While living in Venice, Scupoli published the first edition of The Spiritual Combat in 1589. It was written as a practical manual for spiritual living. At first, it teaches that the sense of life is incessant fighting against egoistic longings and replacing them with sacrifice and charity. The one who does not do this loses, and suffers in Hell; the one who does it, trusting not in his own, but God's power, triumphs and is happy in Heaven. Scupoli analyses various usual situations and advises how to cope with them, preserving a pure conscience and improving virtue. It emphasizes also the boundless goodness of God, which is the cause of all good; what is bad originates from the human who rebels against God.

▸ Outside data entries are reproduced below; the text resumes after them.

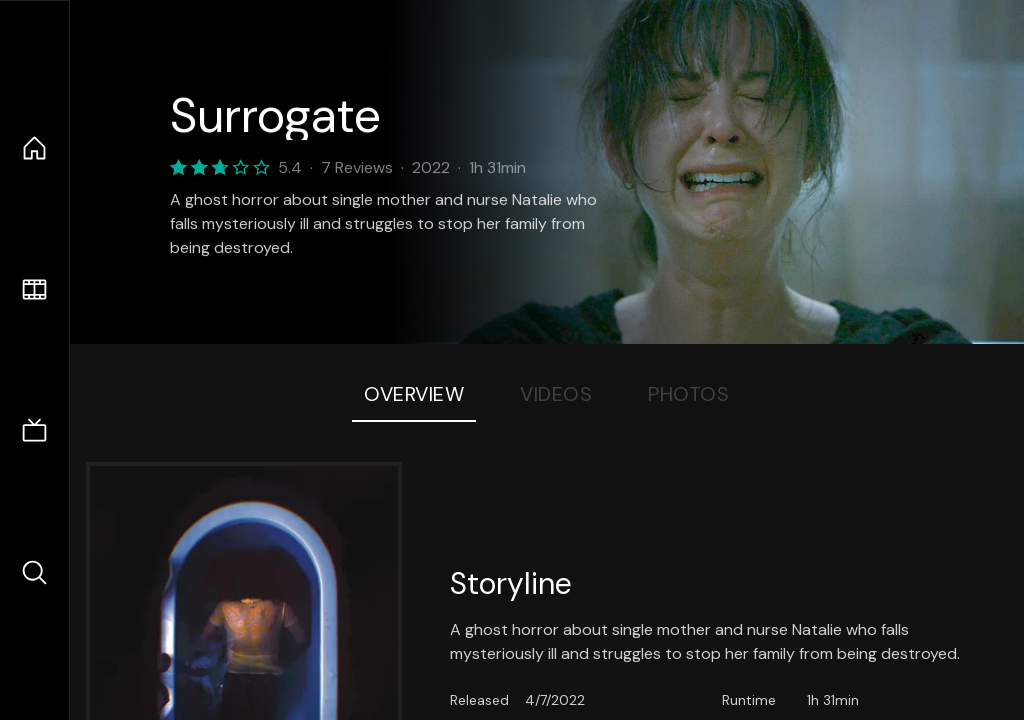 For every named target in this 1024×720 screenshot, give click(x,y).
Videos (556, 394)
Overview (414, 394)
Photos (688, 394)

The book was immediately popular, being republished nearly 60 times during Scupoli's lifetime and was translated into dozens of languages, including German, Latin, French, and English within ten years of its original publication. (Note: The book was translated into Spanish, Flemish, Portuguese, Polish, and Croatian during the 17th century; and Armenian and Arabic in the 18th century. It was later translated into Greek, Russian, Breton, Chinese, Japanese, Hungarian, Romanian, and Latvian. To date, there are over 600 published editions.) Despite the book's popularity, Scupoli originally published it anonymously, attributing the authorship only to a "servant of God", leading to several false attributions. It was not until after his death in 1610 that the book's true authorship was revealed in a 1610 Bolognese edition. The Spiritual Combat was held in extremely high regard both during Scupoli's lifetime and for several centuries after. Francis de Sales reportedly kept it as a pocketbook.

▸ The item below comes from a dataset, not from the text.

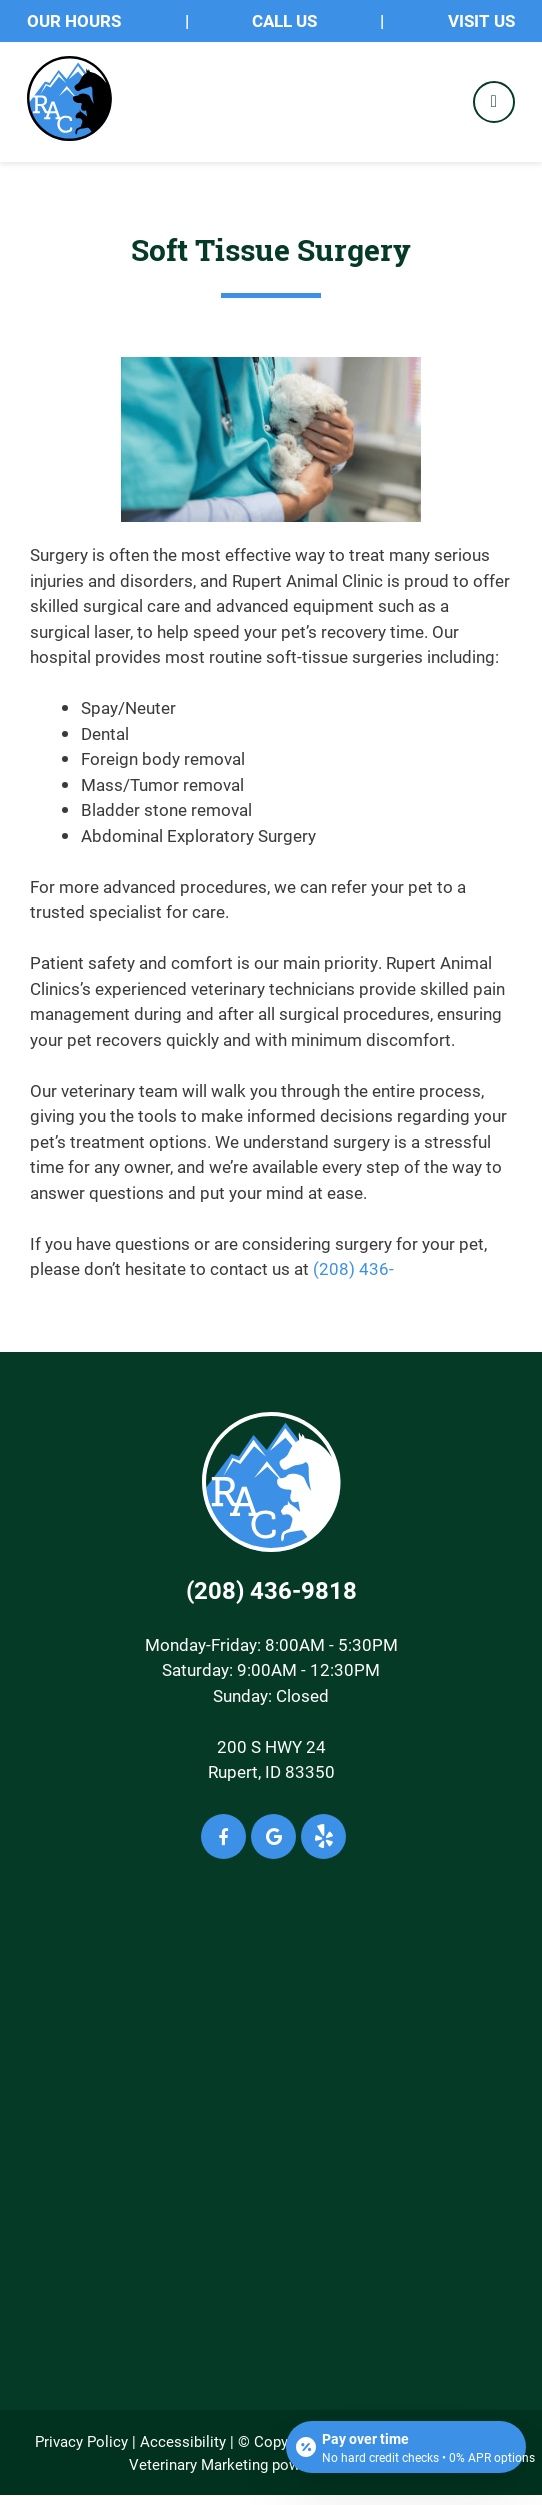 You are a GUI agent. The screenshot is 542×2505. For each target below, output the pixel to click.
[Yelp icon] (323, 1836)
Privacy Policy (81, 2441)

Scupoli's original book is highly condensed, and assumes the reader has a certain moral and theological outlook. So a commentary may help modern readers benefit from the work. In the 18th century, Nicodemus the Hagiorite translated the book to Greek, adapting it for the benefit of Orthodox readers, and merging it with Scupoli's shorter Path to Paradise. This new version was published as Unseen Warfare. In the 19th century, the work was further revised by Russian monk Theophan the Recluse, and was again published as Unseen Warfare.